## Your goal
The lines to repeat run from the one containing "Image attached. Target: aorta." through the last line of the records below; repeat them exactly and give nothing more.

== Information

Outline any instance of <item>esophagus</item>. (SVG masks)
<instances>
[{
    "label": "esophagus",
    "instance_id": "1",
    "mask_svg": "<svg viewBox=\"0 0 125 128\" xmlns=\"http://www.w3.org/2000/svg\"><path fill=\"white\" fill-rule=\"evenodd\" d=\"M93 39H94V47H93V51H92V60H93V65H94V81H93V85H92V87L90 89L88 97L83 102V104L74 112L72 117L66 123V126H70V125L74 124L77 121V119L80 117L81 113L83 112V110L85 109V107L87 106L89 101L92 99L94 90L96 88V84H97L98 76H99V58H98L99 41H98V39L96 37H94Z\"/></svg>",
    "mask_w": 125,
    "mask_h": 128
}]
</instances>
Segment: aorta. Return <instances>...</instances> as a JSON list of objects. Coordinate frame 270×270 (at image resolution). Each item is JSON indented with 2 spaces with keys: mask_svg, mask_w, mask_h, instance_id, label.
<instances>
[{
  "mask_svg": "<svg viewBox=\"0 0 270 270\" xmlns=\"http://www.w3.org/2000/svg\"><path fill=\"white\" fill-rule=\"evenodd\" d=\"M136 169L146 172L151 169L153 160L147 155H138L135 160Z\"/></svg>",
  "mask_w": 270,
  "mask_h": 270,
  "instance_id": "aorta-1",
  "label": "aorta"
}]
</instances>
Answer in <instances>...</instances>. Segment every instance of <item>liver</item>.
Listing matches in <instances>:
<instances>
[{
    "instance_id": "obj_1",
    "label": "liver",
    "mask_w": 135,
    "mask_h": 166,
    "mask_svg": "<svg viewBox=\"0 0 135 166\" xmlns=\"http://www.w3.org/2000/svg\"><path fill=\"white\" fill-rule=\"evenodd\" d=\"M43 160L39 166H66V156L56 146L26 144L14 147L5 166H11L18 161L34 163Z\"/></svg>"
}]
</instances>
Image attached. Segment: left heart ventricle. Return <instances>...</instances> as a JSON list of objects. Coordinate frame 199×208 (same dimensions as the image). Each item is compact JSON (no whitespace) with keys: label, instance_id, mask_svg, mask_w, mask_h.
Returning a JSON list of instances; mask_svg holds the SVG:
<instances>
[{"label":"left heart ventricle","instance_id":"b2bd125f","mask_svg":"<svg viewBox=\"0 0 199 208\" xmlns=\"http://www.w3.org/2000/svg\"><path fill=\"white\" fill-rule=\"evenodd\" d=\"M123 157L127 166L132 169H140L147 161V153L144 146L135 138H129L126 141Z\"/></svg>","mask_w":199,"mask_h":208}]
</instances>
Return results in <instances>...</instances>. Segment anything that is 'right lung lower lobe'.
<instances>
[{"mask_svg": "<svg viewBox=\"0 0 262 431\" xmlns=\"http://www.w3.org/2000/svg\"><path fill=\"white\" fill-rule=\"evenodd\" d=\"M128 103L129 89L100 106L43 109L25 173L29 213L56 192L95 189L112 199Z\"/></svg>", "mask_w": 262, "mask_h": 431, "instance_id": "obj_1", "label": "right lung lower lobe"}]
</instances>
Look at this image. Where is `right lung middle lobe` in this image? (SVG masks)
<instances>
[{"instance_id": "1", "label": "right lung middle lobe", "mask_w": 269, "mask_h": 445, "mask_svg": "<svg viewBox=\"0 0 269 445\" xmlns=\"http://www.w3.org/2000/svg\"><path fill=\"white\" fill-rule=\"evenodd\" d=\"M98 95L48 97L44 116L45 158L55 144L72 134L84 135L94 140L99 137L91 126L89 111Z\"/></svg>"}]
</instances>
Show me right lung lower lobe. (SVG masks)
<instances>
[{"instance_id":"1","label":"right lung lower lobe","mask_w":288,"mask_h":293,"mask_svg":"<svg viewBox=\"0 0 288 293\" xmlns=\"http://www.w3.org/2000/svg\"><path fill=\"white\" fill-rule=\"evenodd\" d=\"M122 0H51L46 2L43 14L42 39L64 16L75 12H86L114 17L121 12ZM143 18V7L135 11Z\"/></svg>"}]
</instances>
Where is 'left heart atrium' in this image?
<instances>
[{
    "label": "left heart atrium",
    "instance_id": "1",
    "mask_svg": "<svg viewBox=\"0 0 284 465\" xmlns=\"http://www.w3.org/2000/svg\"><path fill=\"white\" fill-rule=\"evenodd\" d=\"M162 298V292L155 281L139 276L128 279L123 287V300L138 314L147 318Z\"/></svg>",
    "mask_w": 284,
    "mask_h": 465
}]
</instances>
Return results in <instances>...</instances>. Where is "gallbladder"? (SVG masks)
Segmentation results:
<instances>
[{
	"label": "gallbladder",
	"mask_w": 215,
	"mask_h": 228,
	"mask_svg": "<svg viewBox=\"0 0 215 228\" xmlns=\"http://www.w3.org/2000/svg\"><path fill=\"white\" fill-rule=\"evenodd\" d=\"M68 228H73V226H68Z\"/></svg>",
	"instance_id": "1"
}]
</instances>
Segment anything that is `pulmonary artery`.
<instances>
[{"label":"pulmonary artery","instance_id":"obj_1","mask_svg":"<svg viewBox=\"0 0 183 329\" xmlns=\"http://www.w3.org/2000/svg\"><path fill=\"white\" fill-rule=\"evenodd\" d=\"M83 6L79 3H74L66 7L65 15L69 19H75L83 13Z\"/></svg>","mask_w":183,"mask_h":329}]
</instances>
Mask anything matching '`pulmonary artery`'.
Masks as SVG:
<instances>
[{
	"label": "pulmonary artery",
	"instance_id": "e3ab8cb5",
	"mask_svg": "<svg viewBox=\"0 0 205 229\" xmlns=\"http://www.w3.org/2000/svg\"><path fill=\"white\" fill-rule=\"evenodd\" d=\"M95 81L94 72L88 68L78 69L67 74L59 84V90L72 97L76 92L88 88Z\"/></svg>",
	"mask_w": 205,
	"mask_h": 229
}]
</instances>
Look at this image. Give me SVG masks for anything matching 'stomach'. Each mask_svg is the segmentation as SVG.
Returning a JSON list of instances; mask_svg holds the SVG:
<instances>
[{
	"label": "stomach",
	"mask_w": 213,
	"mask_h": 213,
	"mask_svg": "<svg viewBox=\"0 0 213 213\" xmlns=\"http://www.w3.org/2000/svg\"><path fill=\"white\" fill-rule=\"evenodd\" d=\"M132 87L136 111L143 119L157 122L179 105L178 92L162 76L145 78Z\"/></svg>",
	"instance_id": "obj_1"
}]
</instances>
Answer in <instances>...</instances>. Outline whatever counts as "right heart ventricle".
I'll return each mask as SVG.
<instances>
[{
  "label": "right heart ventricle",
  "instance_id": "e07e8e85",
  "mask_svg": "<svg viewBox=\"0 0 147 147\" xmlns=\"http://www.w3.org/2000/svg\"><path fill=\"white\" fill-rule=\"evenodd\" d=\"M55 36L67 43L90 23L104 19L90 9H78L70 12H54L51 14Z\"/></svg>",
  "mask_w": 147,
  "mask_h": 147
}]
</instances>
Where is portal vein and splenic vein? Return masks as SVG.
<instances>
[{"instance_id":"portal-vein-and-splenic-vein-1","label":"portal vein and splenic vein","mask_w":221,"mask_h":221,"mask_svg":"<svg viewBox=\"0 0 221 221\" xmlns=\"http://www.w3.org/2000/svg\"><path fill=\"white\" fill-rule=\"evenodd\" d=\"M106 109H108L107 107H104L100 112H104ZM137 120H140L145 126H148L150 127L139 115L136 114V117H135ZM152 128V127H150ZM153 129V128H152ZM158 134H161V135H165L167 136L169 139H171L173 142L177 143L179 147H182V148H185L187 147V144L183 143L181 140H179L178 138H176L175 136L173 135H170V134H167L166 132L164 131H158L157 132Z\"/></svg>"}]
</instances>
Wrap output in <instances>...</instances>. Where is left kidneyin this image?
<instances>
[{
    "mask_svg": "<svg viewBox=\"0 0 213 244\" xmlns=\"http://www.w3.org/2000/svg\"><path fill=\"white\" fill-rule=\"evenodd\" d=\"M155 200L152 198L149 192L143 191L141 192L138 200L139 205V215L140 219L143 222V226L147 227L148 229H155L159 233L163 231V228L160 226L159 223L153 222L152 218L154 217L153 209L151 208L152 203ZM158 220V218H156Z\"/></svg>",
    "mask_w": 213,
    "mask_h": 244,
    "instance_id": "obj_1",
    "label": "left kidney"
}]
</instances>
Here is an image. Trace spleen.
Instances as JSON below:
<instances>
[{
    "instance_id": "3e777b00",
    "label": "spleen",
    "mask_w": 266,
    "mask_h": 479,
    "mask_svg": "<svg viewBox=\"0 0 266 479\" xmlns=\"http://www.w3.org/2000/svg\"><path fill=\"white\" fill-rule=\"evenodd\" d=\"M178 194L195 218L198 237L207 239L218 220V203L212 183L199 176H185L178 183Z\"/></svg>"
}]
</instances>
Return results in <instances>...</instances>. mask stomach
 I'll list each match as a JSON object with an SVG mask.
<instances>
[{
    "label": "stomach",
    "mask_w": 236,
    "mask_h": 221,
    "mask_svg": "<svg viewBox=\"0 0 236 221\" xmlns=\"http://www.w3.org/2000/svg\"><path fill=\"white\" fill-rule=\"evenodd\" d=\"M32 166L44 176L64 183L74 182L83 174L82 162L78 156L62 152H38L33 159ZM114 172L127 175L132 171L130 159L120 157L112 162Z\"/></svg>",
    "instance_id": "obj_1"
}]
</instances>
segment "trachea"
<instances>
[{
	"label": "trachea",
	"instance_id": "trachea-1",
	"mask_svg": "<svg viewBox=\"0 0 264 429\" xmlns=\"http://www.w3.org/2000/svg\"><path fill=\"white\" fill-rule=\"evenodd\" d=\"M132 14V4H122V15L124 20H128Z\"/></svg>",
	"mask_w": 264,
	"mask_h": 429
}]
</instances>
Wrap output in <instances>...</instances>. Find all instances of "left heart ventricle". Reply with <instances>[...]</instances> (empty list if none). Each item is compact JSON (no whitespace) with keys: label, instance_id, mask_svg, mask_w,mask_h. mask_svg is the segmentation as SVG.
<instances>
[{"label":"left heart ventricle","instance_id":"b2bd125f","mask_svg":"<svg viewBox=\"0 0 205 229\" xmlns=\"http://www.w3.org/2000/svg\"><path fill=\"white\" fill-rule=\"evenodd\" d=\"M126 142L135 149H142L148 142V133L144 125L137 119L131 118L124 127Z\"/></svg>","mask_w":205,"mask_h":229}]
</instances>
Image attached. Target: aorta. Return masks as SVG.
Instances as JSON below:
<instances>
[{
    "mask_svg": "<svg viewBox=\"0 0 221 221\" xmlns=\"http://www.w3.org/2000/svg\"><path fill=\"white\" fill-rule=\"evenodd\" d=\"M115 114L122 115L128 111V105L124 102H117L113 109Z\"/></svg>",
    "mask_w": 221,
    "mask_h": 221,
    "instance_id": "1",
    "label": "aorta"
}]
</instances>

====

## Result of this task
Image attached. Target: aorta. Return masks as SVG.
Instances as JSON below:
<instances>
[{
    "mask_svg": "<svg viewBox=\"0 0 221 221\" xmlns=\"http://www.w3.org/2000/svg\"><path fill=\"white\" fill-rule=\"evenodd\" d=\"M115 114L122 115L128 111V105L124 102H117L113 109Z\"/></svg>",
    "mask_w": 221,
    "mask_h": 221,
    "instance_id": "1",
    "label": "aorta"
}]
</instances>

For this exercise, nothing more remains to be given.